On the other hand, each of the plurality of pixels (the plurality of pixels of the center region and the edge region) of the lens-free image sensor 22 is sequentially arranged along the incident light path, a micro lens, a filter, and an imaging device. (Imaging element) may be included. In this case, the micro lenses of each of the plurality of pixels of the lens free image sensor 22 may form a micro lens array (MLA). The microlenses of each of the plurality of pixels of the lens-free image sensor 22 may perform a function of guiding the light so that the light is irradiated to the corresponding imaging device. The filter may transmit light in a specific wavelength band. For example, the filter may selectively transmit light of a red wavelength band, selectively transmit light of a green wavelength band, or selectively transmit light of a blue wavelength band (RGB Filter). The imaging device of each of the plurality of pixels may convert the imaging light of the specimen into an optical signal.

Meanwhile, as described above, when the image sensor module 20 is manufactured separately and coupled to various types of objective lens modules 10, the image sensor module 20 may further include a mount 23 for coupling with the objective lens module 10. Can be. In this case, the image sensor module 20 may be detachably coupled with the objective lens module 10, and the objective lens module 10 may be combined with or mounted with the mount 23 of the image sensor module 20. A coupling portion may be provided (see (1) of FIG. 3).
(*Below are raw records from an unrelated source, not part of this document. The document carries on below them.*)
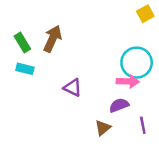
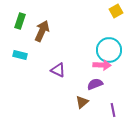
green rectangle: (22, 43) -> (20, 21), moved, turned 49
purple line: (143, 125) -> (113, 110), moved

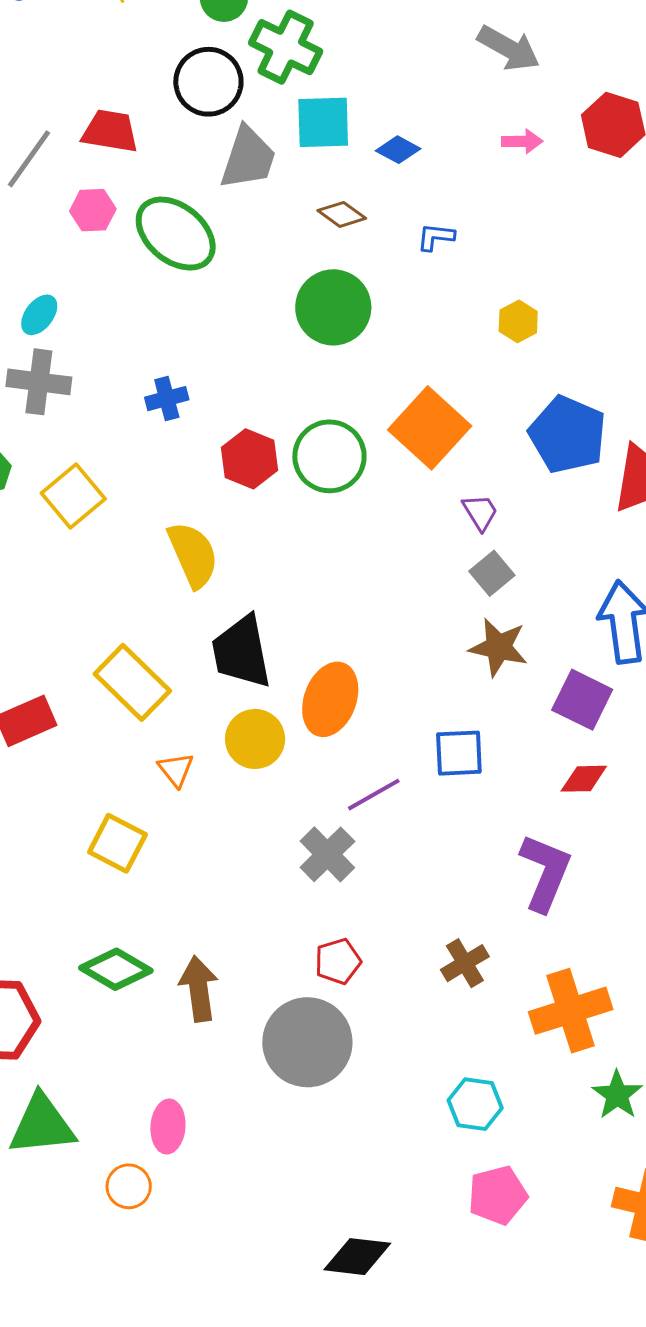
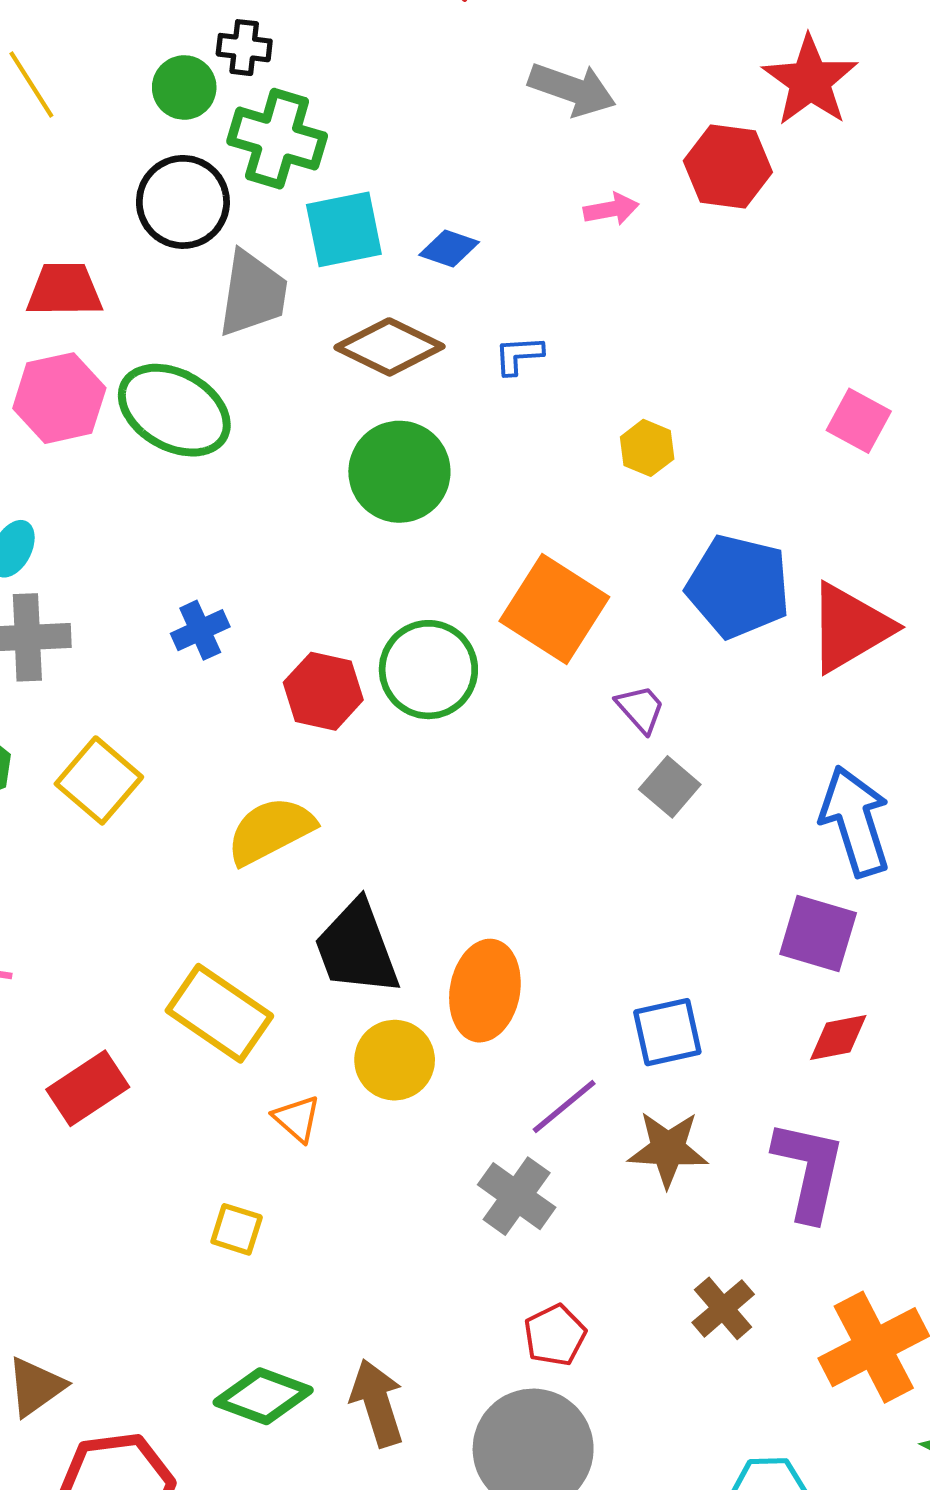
pink hexagon: (93, 210) -> (59, 398), size x1.5
brown diamond: (342, 214) -> (389, 347), size x1.6
yellow semicircle: (193, 555) -> (270, 831), turned -84
brown star: (498, 647) -> (668, 1149), moved
yellow square: (117, 843) -> (237, 1229), size x0.7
In the microscope 100 of the present invention, the tube lens and the expansion tube are omitted. As a result, the lens free image sensor 22 of the microscope 100 of the present invention should be designed differently from the image sensor of the conventional microscope.
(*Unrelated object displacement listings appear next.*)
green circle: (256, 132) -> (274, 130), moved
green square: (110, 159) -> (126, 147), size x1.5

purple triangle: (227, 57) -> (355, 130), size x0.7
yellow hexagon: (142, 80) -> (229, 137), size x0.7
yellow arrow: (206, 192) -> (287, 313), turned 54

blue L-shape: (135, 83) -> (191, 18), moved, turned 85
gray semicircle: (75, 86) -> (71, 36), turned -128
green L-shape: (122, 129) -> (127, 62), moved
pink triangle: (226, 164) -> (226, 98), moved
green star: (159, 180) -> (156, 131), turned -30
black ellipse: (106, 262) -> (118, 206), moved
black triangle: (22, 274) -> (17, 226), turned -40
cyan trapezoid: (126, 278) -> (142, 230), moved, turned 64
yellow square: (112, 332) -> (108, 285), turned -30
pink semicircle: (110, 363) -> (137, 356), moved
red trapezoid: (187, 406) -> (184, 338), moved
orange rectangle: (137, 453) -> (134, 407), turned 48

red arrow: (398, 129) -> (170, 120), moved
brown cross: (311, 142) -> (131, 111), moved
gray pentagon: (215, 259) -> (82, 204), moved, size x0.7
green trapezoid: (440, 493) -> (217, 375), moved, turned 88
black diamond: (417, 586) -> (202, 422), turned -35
For example, the micro lens shift value of each pixel of the lens free image sensor 22 may be designed to correspond to the chief ray angle (CRA) value of the objective lens module 10. In this case, the microlens shift value may be a size shifted from the center position of the center aligned with the image pickup device, and the CRA value of the objective lens module 10 may be an emission angle of the chief ray transmitted through the objective lens module 10. Can be. Since the transmitted light (output light) of the objective lens module 10 is nearly parallel light, the micro lens shift values may all be the same.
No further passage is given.